Thursday, October 05, 2006

10 Tips on Healthy Grocery Shopping and Cooking

In our weight management plans, the phrase "healthy eating" just doesn't involve what to consume, but also how to shop for the right kinds of foods and then how to fix them once we get home.

• Study labels on packages. Manufacturers will list sugar in different ways, such as "dextrose" and "honey," so they don't appear high up on the nutrition label. In addition, "xylitol" and "mannitol" are pseudonyms for sugar.

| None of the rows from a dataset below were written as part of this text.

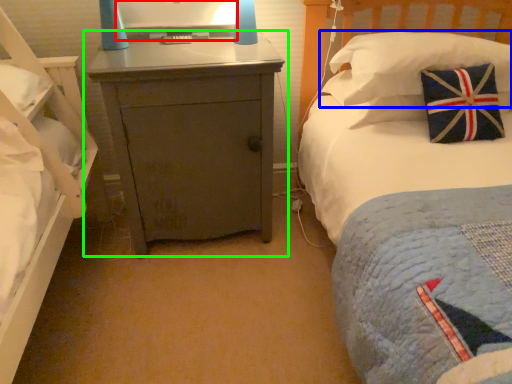 Question: Considering the real-world distances, which object is farthest from computer monitor (highlighted by a red box)? pillow (highlighted by a blue box) or nightstand (highlighted by a green box)?

Choices:
 (A) pillow
 (B) nightstand

Answer: (A) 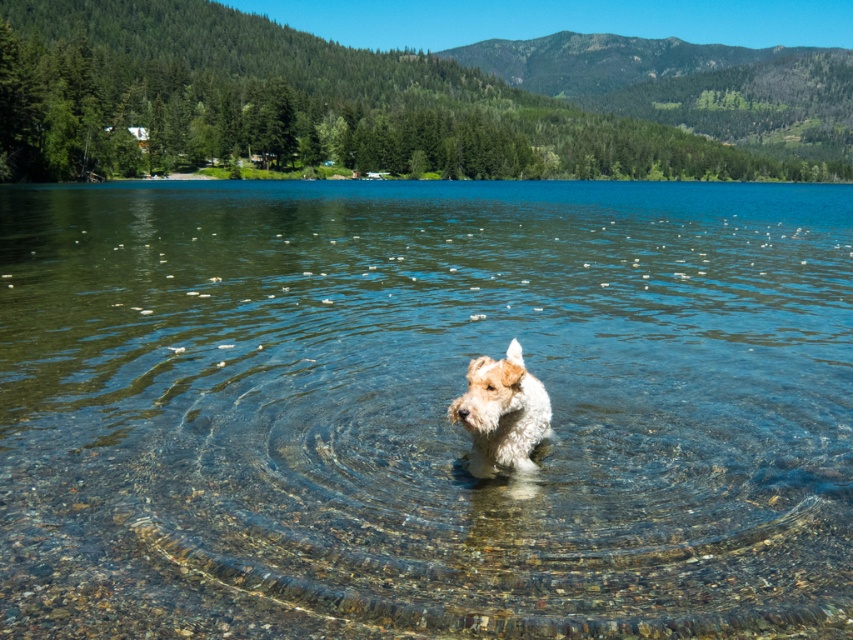 You are a photographer trying to capture the white fur dog at center in the clear glass water at center. Since the water is bigger than the dog, where should you position the dog to ensure it is fully visible in the water?

The clear glass water at center is bigger than the white fur dog at center, so positioning the dog towards the center of the water area ensures it is fully visible within the larger water space.

You are standing on the lakeside and want to take a photo of the white fur dog at center without the clear glass water at center appearing in the frame. Which direction should you move to achieve this?

The clear glass water at center is to the right of the white fur dog at center. To avoid the clear glass water at center in the frame, move to the left side of the white fur dog at center.

You are standing at the edge of the lake and see two points in the water. One is at coordinates point (450,540) and the other is at point (502,448). Which point is closer to you?

Point (450,540) is closer to the viewer than point (502,448). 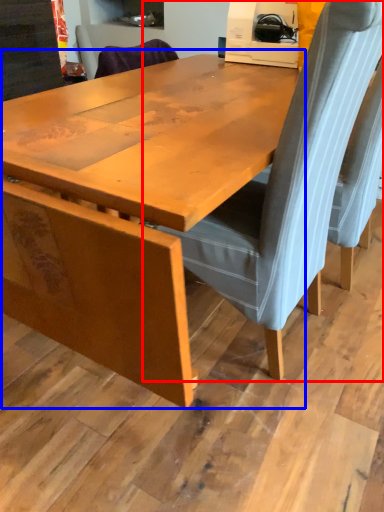 Question: Which object appears farthest to the camera in this image, chair (highlighted by a red box) or table (highlighted by a blue box)?

Choices:
 (A) chair
 (B) table

Answer: (A)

• Study the labels carefully for "partially hydrogenated oils." These are the oils that lead to "trans fatty acids," what nutritionists and dietitians curse as the worse kind of fat. Health experts say trans fat will clog your arteries, boost cholesterol, and increase your risk for heart attacks and strokes. You'll likely find "trans fat" in fast foods, snacks, regular potato chips, cookies and other products.

• Stick to the outer aisles, never venture to the inside aisles. On the outer aisles is where you'll find produce and other healthy goods. Notice how candy, chips, cookies and soda are taking up the middle aisles.

• Keep your eye out for added sugars in yogurt. Not all yogurt is healthy. Some contain 30 grams of sugar, more than your typical candy bar. Whole-milk yogurts are high in fat. The best buy? Non-fat yogurt with fresh fruit.

Now, you've gotten home, brought in the groceries, stored them away. Now, it's time to fix the food in healthy ways. Here's how:

• Steam vegetables. Boiling them breaks down the vitamins, which then leach into the water.

• Bake, broil or grill fish and lean meats - and cut your levels of fat and cholesterol tremendously.

• Substitute applesauce for oil in baked goods to save fat and calories. Swap 1 tablespoon applesauce for 1tablespoon vegetable oil - and slash 96 calories and 14 grams of fat.

• Top a baked potato with nonfat yogurt instead of sour cream - and slash your calories, total fat and saturated fat tremendously. Some people blow their weight-management programs by piling their baked potatoes with all kinds of unhealthy stuff. So keep in mind that just because you eat a baked potato, doesn't mean it's healthy; it all depends on what you put on top of the potato.

• Cook with wasabi, pomegranate molasses or tandoori paste to add exotic flavor to your dishes, but little or no fat.

• Keep the peels off citrus. Peels are rich in vitamins and disease-fighting phytochemicals. So what do you do with the peels? Spread grated orange and lemon peels on baked or grilled fish. Add them to muffins and cookies.